日本の国産銅に関しては、文武天皇治世下の698年3月に因幡国(現在の鳥取県東部)から銅鉱が朝廷に献じられたと『続日本記』にあるのが最初の記録で、その後708年(慶雲5年)には武蔵国秩父郡(現在の埼玉県秩父市黒谷)から、和銅(にぎあかがね)と呼ばれる銅塊が発見され朝廷に献上され、これを祝って年号が慶雲から和銅に改められるとともに、「和同開珎(わどうかいちん、わどうかいほう)」という銅銭が鋳造されました。
(写真は埼玉県秩父鉱山の黄銅鉱)
ちなみに私の学生時代にはこの和同開珎を日本最古の鋳造銭と習いましたが、1998年(平成10年)に文武天皇の祖父にあたる天武天皇の都である飛鳥浄御原宮(あすかのきよみはらのみや、あすかきよみがはらのみや)が置かれていた奈良県明日香村の飛鳥池工房遺跡から「富本銭(ふほんせん)」の未製品が大量に出土し、『日本書紀』の683年(天武天皇12年)の記事に「今より以後、必ず銅銭を用いよ。銀銭を用いることなかれ」との記述があることも踏まえ、現在ではこの「富本銭」が日本最古の鋳造銭とされています。これは上に述べた因幡国から朝廷に初めて銅が献上されるよりも前の話ですので、富本銭の原料は朝鮮半島か中国大陸からもたらされたものである可能性が高いと思います。
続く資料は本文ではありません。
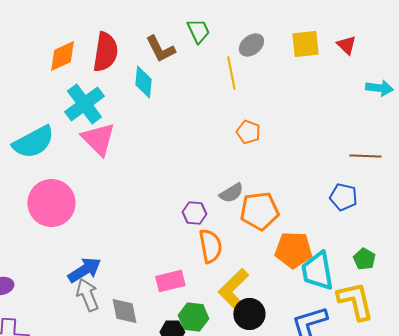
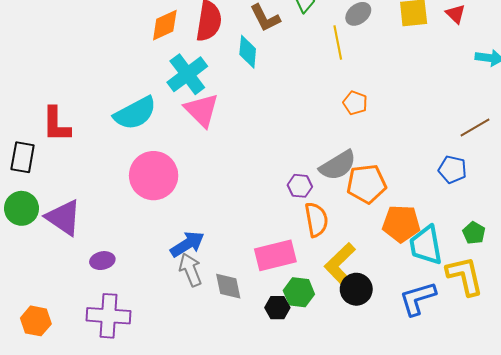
brown line: (365, 156) -> (475, 127), turned -32
gray semicircle: (231, 193) -> (338, 165), size x1.5
pink rectangle: (170, 281) -> (275, 255), size x1.4

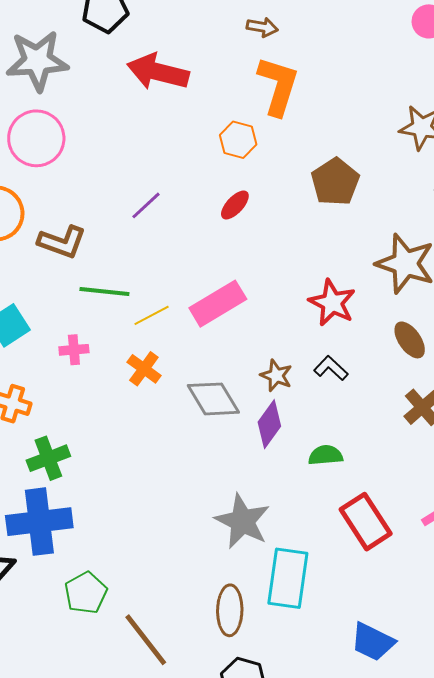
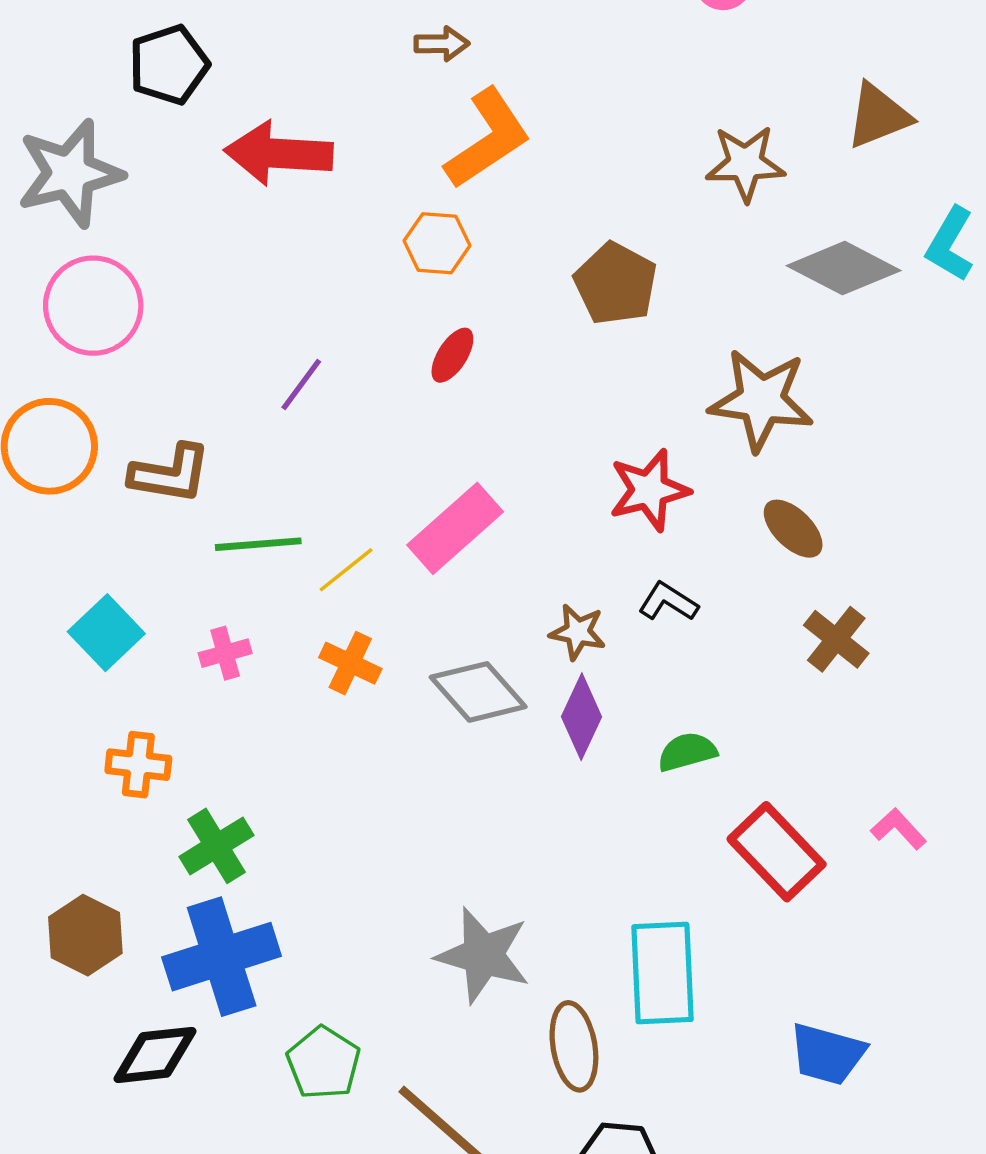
orange L-shape: (278, 86) -> (488, 139), turned 50
red star: (332, 303) -> (649, 490), turned -30
gray star: (242, 521) -> (483, 955), moved

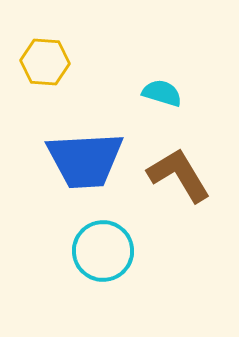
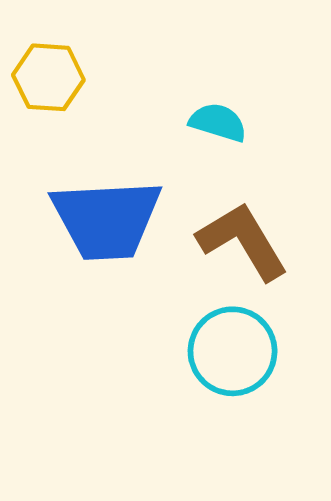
cyan circle: (103, 251) -> (233, 351), moved

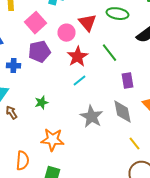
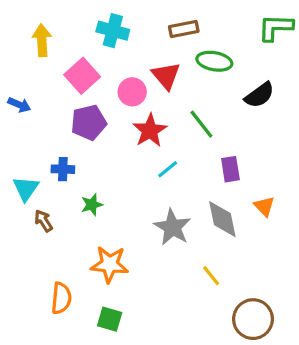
blue cross: (14, 66) -> (63, 169), moved
cyan line: (80, 81) -> (168, 169), moved
yellow line: (134, 144) -> (211, 276), moved

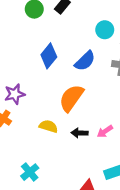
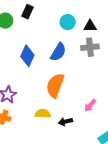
black arrow: (80, 133) -> (65, 122), moved

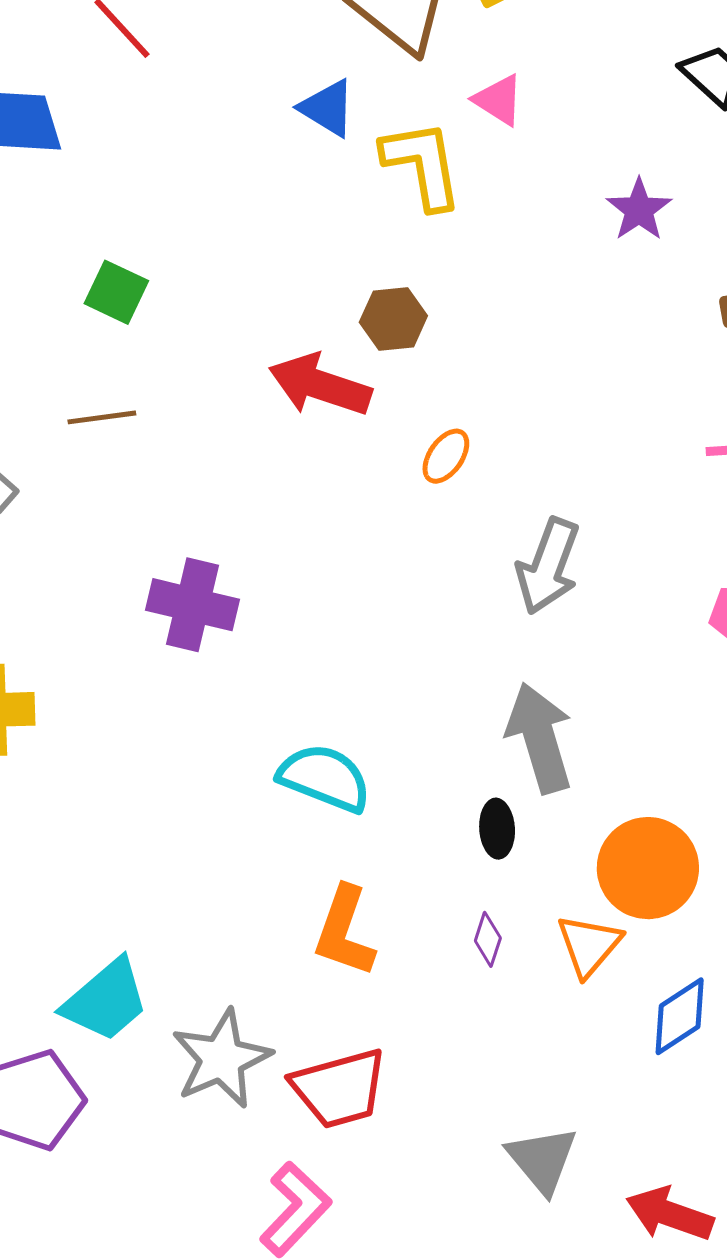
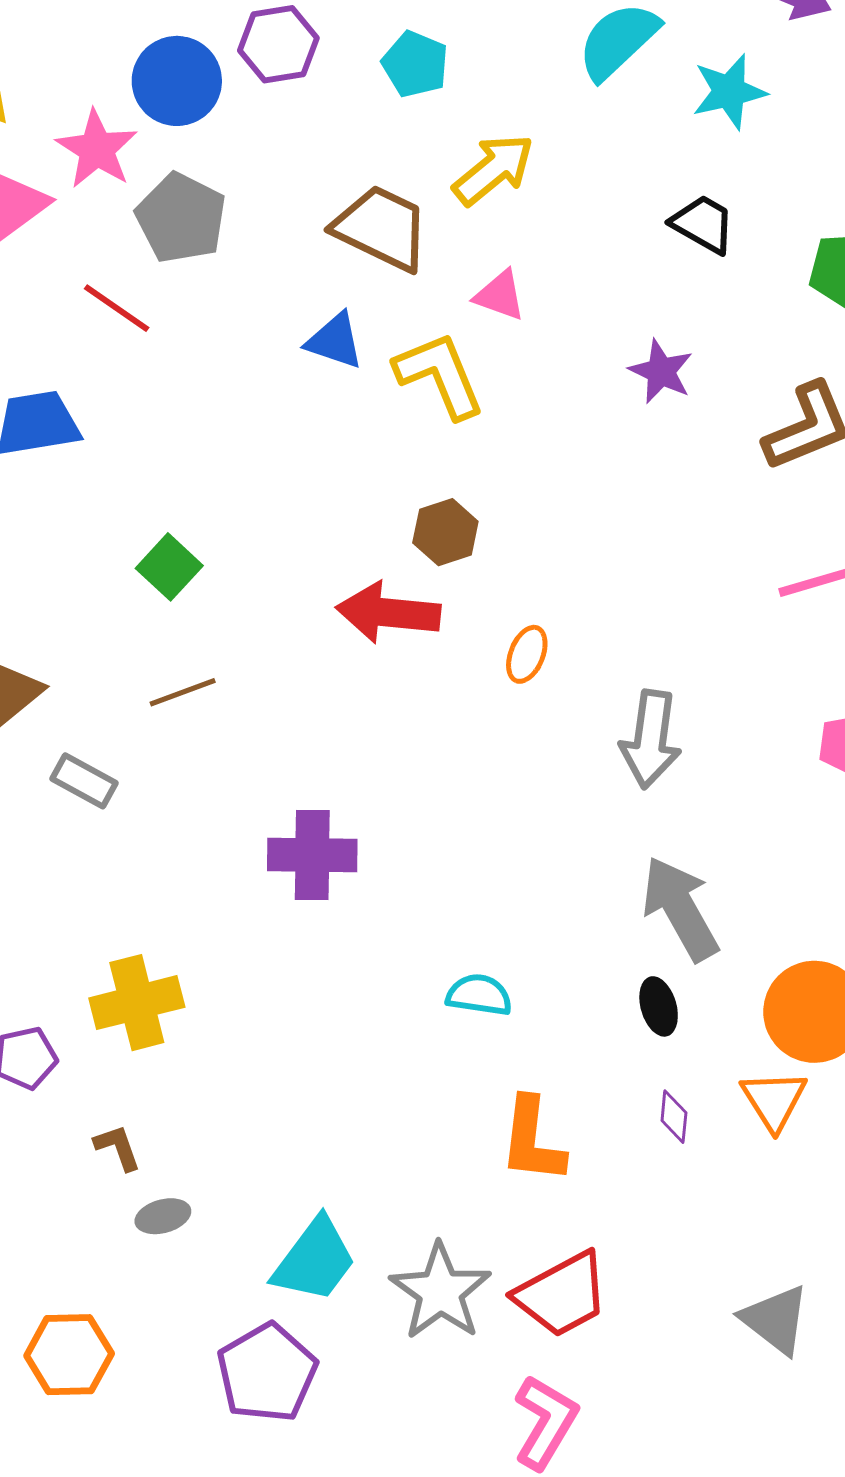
green square: (116, 292) -> (169, 567), turned 30
cyan semicircle: (325, 778) -> (479, 995), size x0.7

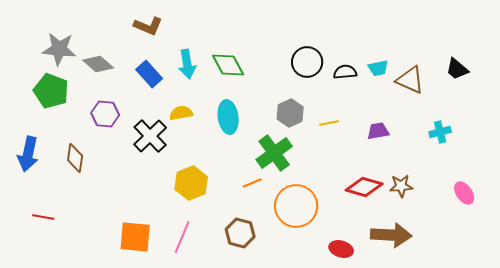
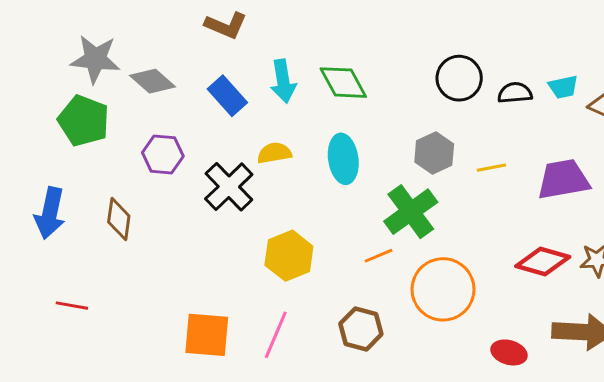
purple trapezoid: (378, 131) -> (563, 179), size x1.6

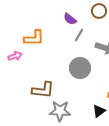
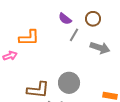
brown circle: (99, 11) -> (93, 19), moved
gray circle: (80, 68) -> (69, 83), moved

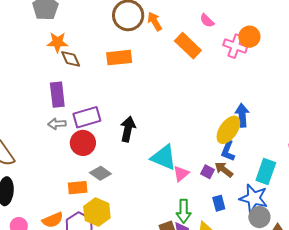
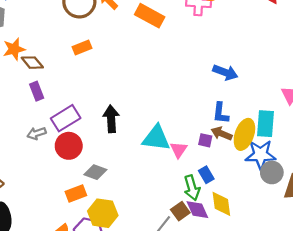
orange rectangle: (119, 58) -> (82, 48), size x0.7
purple rectangle: (57, 95) -> (37, 91), moved, size x0.7
blue arrow: (242, 115) -> (225, 72), turned 130
yellow ellipse: (228, 130) -> (244, 134), moved
blue rectangle: (219, 203) -> (206, 175), moved

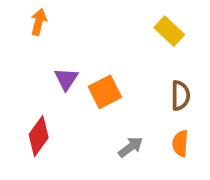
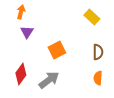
purple triangle: (66, 79) -> (27, 32), moved
gray arrow: (131, 147) -> (49, 80), moved, size x1.5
いわゆる「奈良の大仏様」(東大寺毘盧遮那仏像)は、文武天皇の第一皇子であった聖武天皇が743年(天平15年)に造立の詔を発し、752年(天平勝宝4年)に完成しましたが、その鋳造には山口県の長登銅山およびその近隣の鉱山から産出した銅が用いられたと考えられています。現地では長登(ながのぼり)の地名は奈良に大仏鋳造用の銅を献上(奈良上り)したことにちなむと言い伝えられていましたが、1988年(昭和63年)に奈良県立橿原考古学研究所が東大寺大仏殿廻廊の西隣で調査を行い大仏造立に関連する大量の遺物を発掘し、溶解炉片に付着していた金属の成分が長登銅山跡から出土したスラグと成分が良く一致することを解明、これにより長登銅山の産銅が大仏鋳造に用いられたことが証明されました。
(写真は山口県長登銅山産の輝コバルト鉱/黄銅鉱)
長登銅山と大仏建立の関係は、作家帚木 蓬生(ははきぎ ほうせい)による小説「国銅(こくどう)」(新潮文庫)に、銅鉱石の採掘から大仏鋳造まで使役された若者の姿を通じて壮大かつ克明に描かれており、お薦めの作品です。